**** Records for this task ****

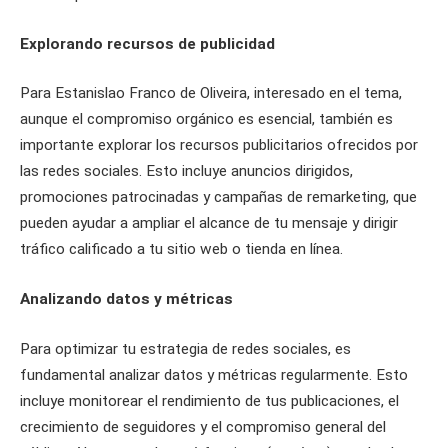
Explorando recursos de publicidad
Para Estanislao Franco de Oliveira, interesado en el tema,
aunque el compromiso orgánico es esencial, también es
importante explorar los recursos publicitarios ofrecidos por
las redes sociales. Esto incluye anuncios dirigidos,
promociones patrocinadas y campañas de remarketing, que
pueden ayudar a ampliar el alcance de tu mensaje y dirigir
tráfico calificado a tu sitio web o tienda en línea.
Analizando datos y métricas
Para optimizar tu estrategia de redes sociales, es
fundamental analizar datos y métricas regularmente. Esto
incluye monitorear el rendimiento de tus publicaciones, el
crecimiento de seguidores y el compromiso general del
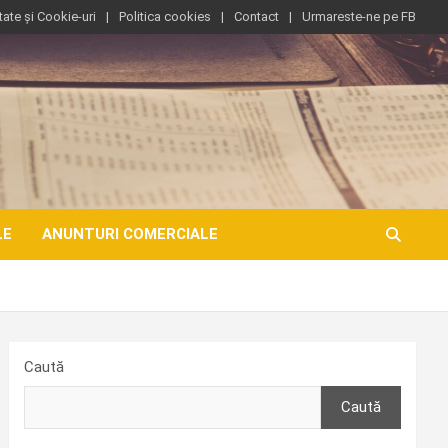
tate și Cookie-uri
Politica cookies
Contact
Urmareste-ne pe FB
LE
ANUNTURI COMERCIALE
Caută
Caută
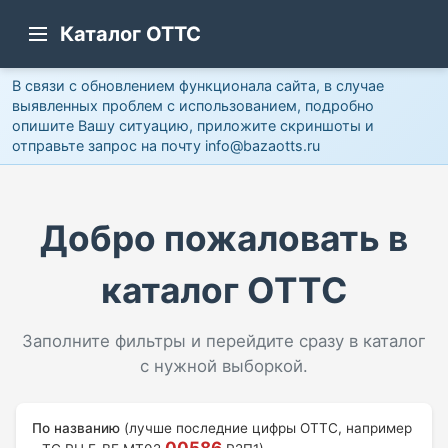
Каталог ОТТС
В связи с обновлением функционала сайта, в случае
выявленных проблем с использованием, подробно
опишите Вашу ситуацию, приложите скриншоты и
отправьте запрос на почту info@bazaotts.ru
Добро пожаловать в
каталог ОТТС
Заполните фильтры и перейдите сразу в каталог
с нужной выборкой.
По названию
(лучше последние цифры ОТТС, например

****

§ Your assignment: Apart from the pictures, restate all of the listing above exactly.

§ Solution for this task:
Explorando recursos de publicidad
Para Estanislao Franco de Oliveira, interesado en el tema,
aunque el compromiso orgánico es esencial, también es
importante explorar los recursos publicitarios ofrecidos por
las redes sociales. Esto incluye anuncios dirigidos,
promociones patrocinadas y campañas de remarketing, que
pueden ayudar a ampliar el alcance de tu mensaje y dirigir
tráfico calificado a tu sitio web o tienda en línea.
Analizando datos y métricas
Para optimizar tu estrategia de redes sociales, es
fundamental analizar datos y métricas regularmente. Esto
incluye monitorear el rendimiento de tus publicaciones, el
crecimiento de seguidores y el compromiso general del
tate și Cookie-uri
Politica cookies
Contact
Urmareste-ne pe FB
LE
ANUNTURI COMERCIALE
Caută
Caută
Каталог ОТТС
В связи с обновлением функционала сайта, в случае
выявленных проблем с использованием, подробно
опишите Вашу ситуацию, приложите скриншоты и
отправьте запрос на почту info@bazaotts.ru
Добро пожаловать в
каталог ОТТС
Заполните фильтры и перейдите сразу в каталог
с нужной выборкой.
По названию
(лучше последние цифры ОТТС, например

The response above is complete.